Record set:
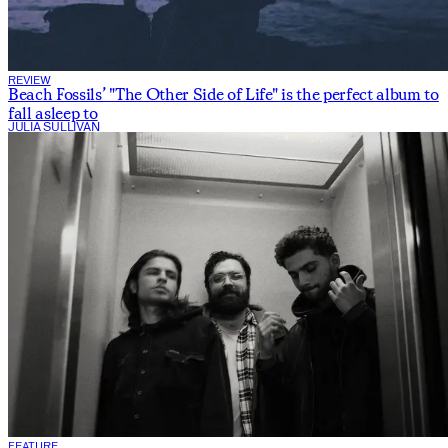
REVIEW
Beach Fossils’ "The Other Side of Life" is the perfect album to
fall asleep to
JULIA SULLIVAN
FEATURE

Task details:
Word for word, reproduce the listing above; no image should be carried over.

Output of the exercise:
REVIEW
Beach Fossils’ "The Other Side of Life" is the perfect album to
fall asleep to
JULIA SULLIVAN
FEATURE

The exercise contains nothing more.